> **WHAT YOU NEED TO DO**: Search the data for "haben". Return each matching line.

> **SUPPLIED INFORMATION**:
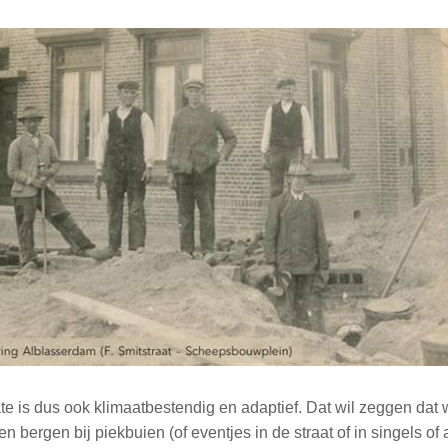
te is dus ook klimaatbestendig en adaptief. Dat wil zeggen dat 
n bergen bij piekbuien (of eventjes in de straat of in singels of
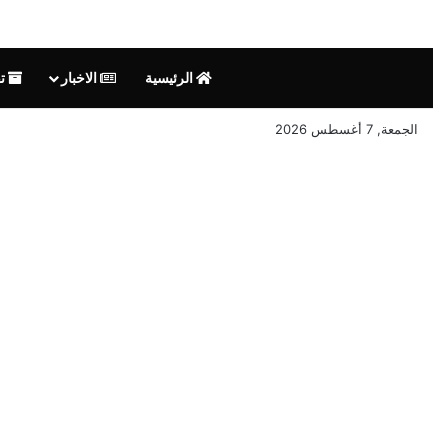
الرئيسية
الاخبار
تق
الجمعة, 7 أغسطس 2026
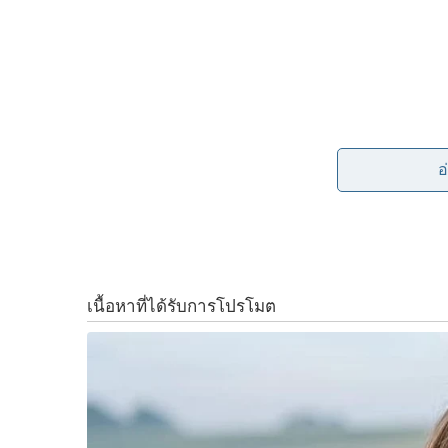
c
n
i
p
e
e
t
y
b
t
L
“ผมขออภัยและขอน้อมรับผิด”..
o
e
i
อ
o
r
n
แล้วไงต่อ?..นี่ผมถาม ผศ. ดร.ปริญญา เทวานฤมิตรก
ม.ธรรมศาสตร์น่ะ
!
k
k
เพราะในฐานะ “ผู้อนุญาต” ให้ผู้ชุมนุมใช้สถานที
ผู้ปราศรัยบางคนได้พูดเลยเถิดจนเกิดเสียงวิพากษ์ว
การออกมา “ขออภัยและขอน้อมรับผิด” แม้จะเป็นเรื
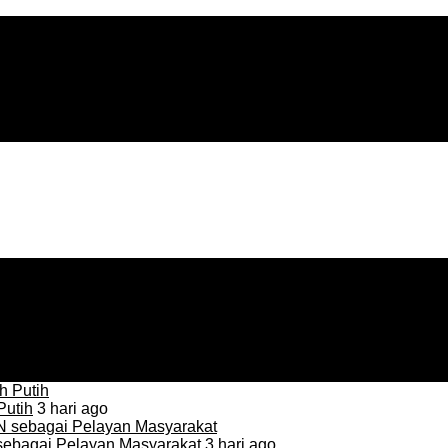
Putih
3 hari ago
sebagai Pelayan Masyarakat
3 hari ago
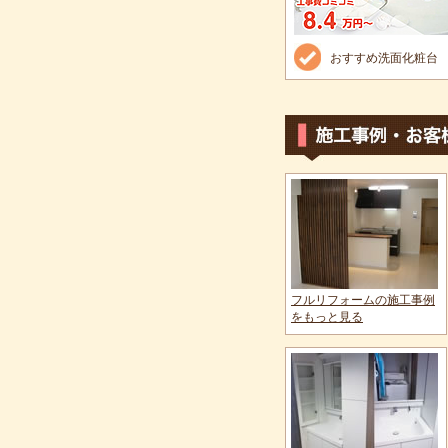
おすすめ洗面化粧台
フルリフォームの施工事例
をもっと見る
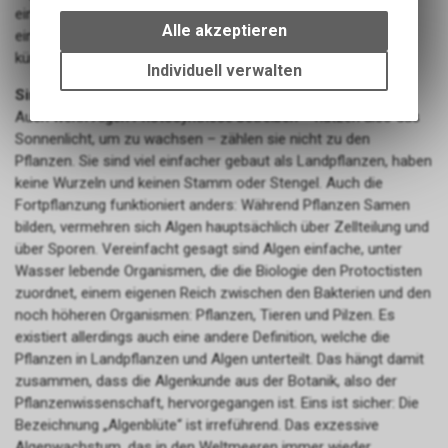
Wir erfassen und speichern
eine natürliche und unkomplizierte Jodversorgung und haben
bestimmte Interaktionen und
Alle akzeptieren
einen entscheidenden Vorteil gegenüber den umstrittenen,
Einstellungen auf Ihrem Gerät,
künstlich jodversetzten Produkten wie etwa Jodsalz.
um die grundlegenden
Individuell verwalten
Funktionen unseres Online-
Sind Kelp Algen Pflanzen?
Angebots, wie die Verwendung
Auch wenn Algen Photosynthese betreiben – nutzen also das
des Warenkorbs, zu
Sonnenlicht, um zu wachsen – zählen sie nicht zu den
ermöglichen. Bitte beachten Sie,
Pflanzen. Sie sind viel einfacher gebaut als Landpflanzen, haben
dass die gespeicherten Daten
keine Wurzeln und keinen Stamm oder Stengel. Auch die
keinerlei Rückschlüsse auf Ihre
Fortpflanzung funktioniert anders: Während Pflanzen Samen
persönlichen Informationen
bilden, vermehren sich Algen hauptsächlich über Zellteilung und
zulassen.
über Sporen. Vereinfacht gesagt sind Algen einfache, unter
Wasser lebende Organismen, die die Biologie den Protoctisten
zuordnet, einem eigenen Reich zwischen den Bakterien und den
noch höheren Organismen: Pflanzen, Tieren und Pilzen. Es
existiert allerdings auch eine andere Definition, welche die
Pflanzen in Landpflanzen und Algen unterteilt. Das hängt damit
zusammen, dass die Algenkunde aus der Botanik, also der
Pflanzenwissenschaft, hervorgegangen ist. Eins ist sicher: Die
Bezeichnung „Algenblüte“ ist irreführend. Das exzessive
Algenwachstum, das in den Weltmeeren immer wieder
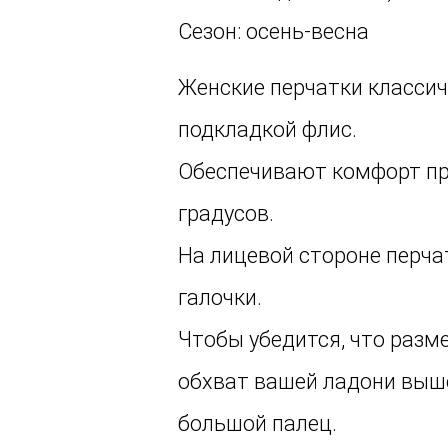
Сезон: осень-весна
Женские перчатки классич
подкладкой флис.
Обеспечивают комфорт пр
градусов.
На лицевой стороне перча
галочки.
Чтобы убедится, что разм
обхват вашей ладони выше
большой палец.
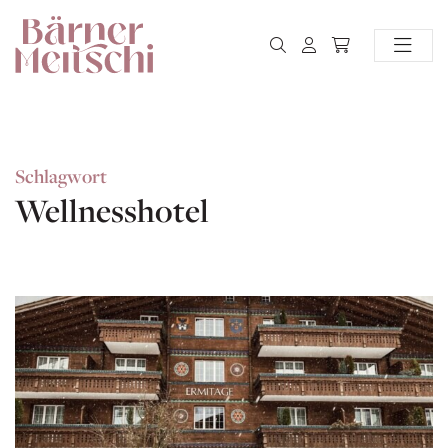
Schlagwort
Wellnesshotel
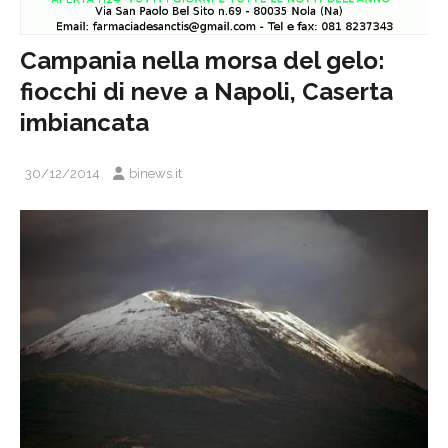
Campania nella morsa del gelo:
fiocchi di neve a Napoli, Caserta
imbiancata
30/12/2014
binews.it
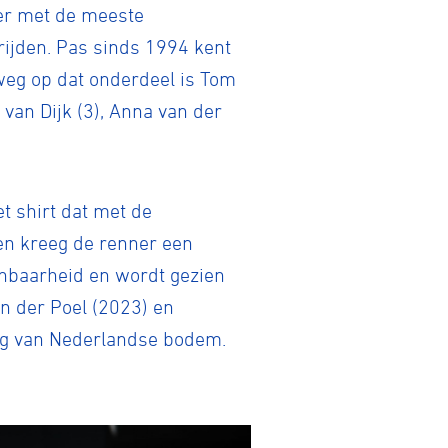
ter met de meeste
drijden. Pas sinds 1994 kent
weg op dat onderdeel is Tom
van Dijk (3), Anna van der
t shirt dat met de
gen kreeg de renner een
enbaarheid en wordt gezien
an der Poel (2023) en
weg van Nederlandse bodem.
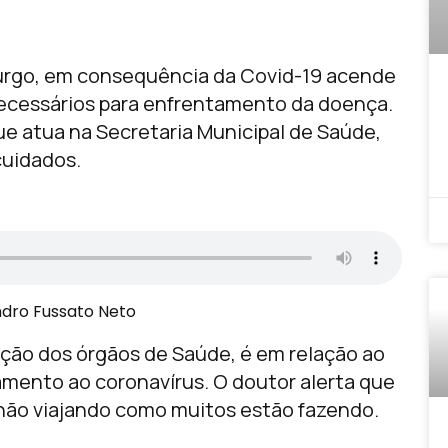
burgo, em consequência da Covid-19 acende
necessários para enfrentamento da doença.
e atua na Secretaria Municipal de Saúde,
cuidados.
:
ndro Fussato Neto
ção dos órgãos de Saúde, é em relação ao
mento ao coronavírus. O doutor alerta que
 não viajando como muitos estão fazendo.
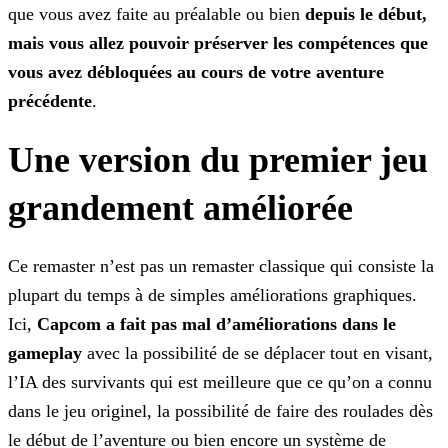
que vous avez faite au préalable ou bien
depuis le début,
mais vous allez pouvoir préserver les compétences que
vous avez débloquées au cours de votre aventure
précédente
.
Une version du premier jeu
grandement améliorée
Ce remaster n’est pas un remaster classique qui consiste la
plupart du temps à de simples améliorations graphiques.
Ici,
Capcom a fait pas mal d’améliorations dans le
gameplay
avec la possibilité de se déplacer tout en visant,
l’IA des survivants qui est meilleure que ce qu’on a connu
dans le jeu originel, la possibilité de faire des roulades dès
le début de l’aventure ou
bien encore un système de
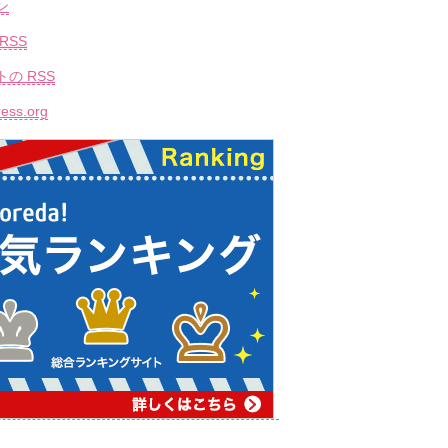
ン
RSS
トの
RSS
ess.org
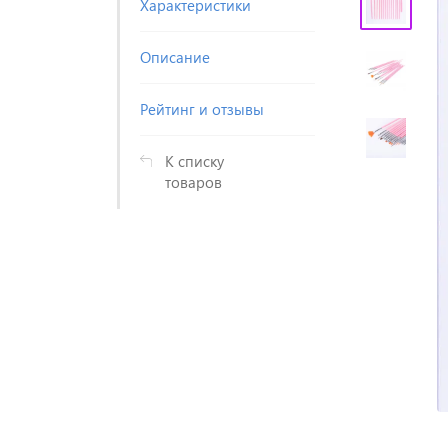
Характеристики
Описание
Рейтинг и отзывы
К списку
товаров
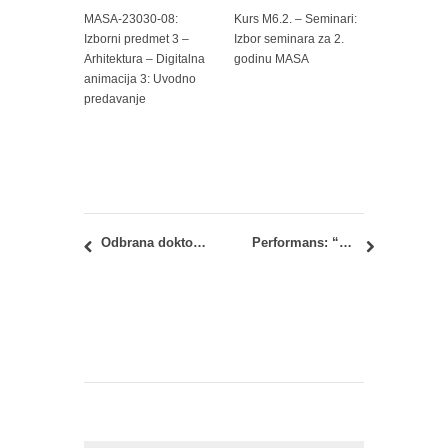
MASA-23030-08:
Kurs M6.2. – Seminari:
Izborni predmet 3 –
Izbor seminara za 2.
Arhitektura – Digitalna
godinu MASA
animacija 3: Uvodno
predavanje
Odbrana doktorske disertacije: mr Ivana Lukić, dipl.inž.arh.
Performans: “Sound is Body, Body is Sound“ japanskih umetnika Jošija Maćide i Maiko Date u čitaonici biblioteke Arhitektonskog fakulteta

> **RESPONSE BELOW**:
eine natürliche und unkomplizierte Jodversorgung und haben
Pflanzen. Sie sind viel einfacher gebaut als Landpflanzen, haben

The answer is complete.